During the third quarter of 2010, CDC Software introduced several new products and version upgrades for its core on-premise ERP, supply chain management and complaint management applications including Ross PLM, its new product lifecycle management application, CDC Supply Chain’s iWMS v7 for extended warehouse and delivery management and Advance Order Management v10.1 and Respond 5.4, featuring additional multi-language support for Chinese, French, and Spanish. The company also delivered major versions of its Public and Not-for-Profit SaaS solutions with the launch of CDC gomembers version 4 and 4gov version 10, and a major upgrade of its multi-tenant, cloud-based CDC eCommerce platform with a new solution supporting mobile browsing and shopping. With the new CDC eCommerce upgrade, CDC Software delivers another channel to its multichannel commerce strategy that includes innovative technology directly addressing the call center, public marketplaces like eBay, the web and now mobile communications.
As we previously announced, CDC Software was recently recognized by Forrester Research as one of four companies cited as “Emerging Players to Watch” in the October 21, 2010 report: “The Forrester Wave™: B2C eCommerce Platforms, Q4 2010.”
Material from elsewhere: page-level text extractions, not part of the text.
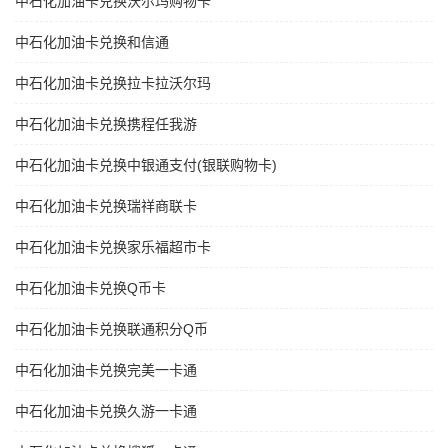
中石化加油卡兑换沃尔玛购物卡
中石化加油卡兑换和信通
中石化加油卡兑换拉卡拉沃尔玛
中石化加油卡兑换携程任我游
中石化加油卡兑换中银通支付(银联购物卡)
中石化加油卡兑换瑞祥商联卡
中石化加油卡兑换家乐福超市卡
中石化加油卡兑换Q币卡
中石化加油卡兑换联通积分Q币
中石化加油卡兑换完美一卡通
中石化加油卡兑换久游一卡通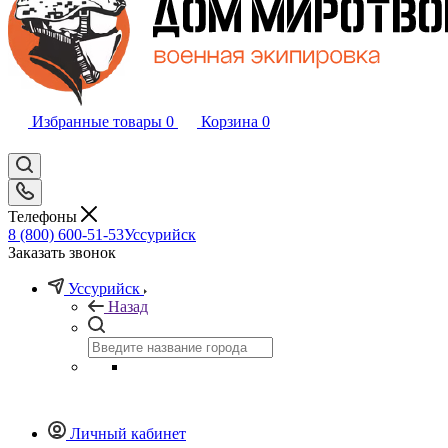
Избранные товары
0
Корзина
0
Телефоны
8 (800) 600-51-53
Уссурийск
Заказать звонок
Уссурийск
Назад
Личный кабинет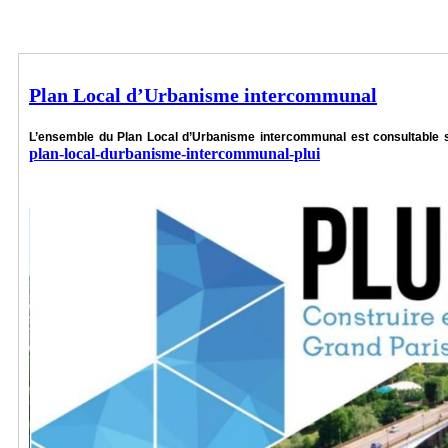
Plan Local d’Urbanisme intercommunal
L’ensemble du Plan Local d’Urbanisme intercommunal est consultable su
plan-local-durbanisme-intercommunal-plui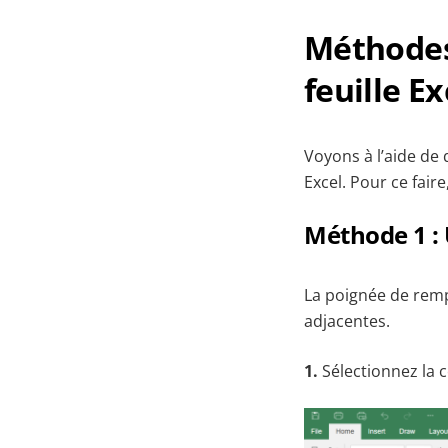
Méthodes
feuille Ex
Voyons à l’aide de
Excel. Pour ce faire
Méthode 1 : 
La poignée de remp
adjacentes.
1.
Sélectionnez la c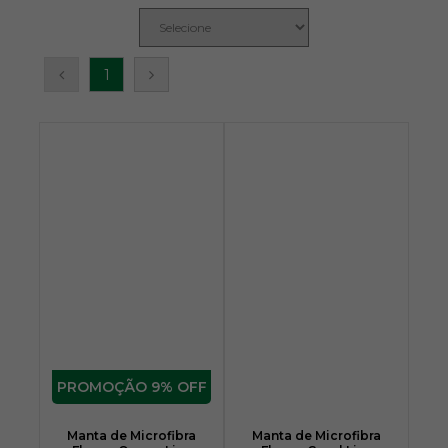
1
9% OFF
Manta de Microfibra
Manta de Microfibra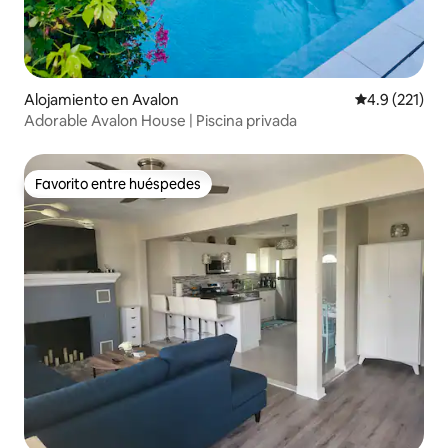
Alojamiento en Avalon
Calificación 
4.9 (221)
Adorable Avalon House | Piscina privada
Favorito entre huéspedes
Favorito entre huéspedes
CDC Software’s growth in its business is highlighted by increases in license revenue, new logo sales, application sales, and record cross-selling.
Sales highlights in the third quarter included new SaaS sales accounting for 43 percent of Total Contract Value (TCV); a balanced mix of sales in key verticals such as food and beverage, manufacturing, financial services, retail/wholesale and the not-for-profit/public sector; the highest number of new logo sales for Ross ERP products in two years; the CDC Factory product line, which generated 12 percent of total license revenues; and SaaS deals including a seven figure contract and two other separate deals between $700,000 and $750,000 each, one of which was a cross-sale with CDC Supply Chain and CDC eCommerce.
Another key part of CDC Software’s growth strategy is its Strategic Alliance Program. During the third quarter of 2010, CDC Software added one new original equipment manufacturer (OEM). CDC Software’s OEM sales pipeline has grown from $150,000 in the fourth quarter of 2009 to $1.5 million in the third quarter of 2010. In addition, partner revenue increased 21 percent to $5.8 million for the first nine months of 2010, compared to $4.8 million in the first nine months of 2009.
CDC Software is continuing to focus on emerging economies such as India, China and Russia since the company believes those regions present significant growth opportunities in the future. The Strategic Alliance Program is expected to be instrumental in expanding in those markets, and already through this program, a sizeable Pivotal CRM sale was completed in Russia during the third quarter of this year.
In addition, CDC Software is adding Beijing Hinge Xin Yuan Software Co, as its new franchise partner in China, which will help the company expand its CDC Platinum HRM solution into the large state-owned enterprise market. Through its Franchise Partner Program, CDC Software funds investments through the acquisition of majority control or minority stakes in strategic partners located in high growth geographies.
Since August 2010, CDC Software has purchased a total of 161,122 shares at an average price of $5.66 per share. To date, CDC Software, management and certain affiliates of the company, have purchased an aggregate of approximately 986,769 shares at an average price of $8.58 per share.
Peter Yip, CEO of CDC Software, said, “CDC Software was one of the first on-premise enterprise software companies to aggressively launch a hybrid software strategy last year and our third quarter results show not only healthy growth in our top line revenue, but also remarkable progress in expansion of our hybrid business. With an impressive 35 percent improvement in third quarter Total Contracted Backlog of $133.9 million compared to $99.3 million in the third quarter 2009, and increases in our recurring revenue for the third quarter, we expect to accomplish our previously announced goal to develop recurring revenue streams reaching closer to 70 percent of total revenue over the next few years.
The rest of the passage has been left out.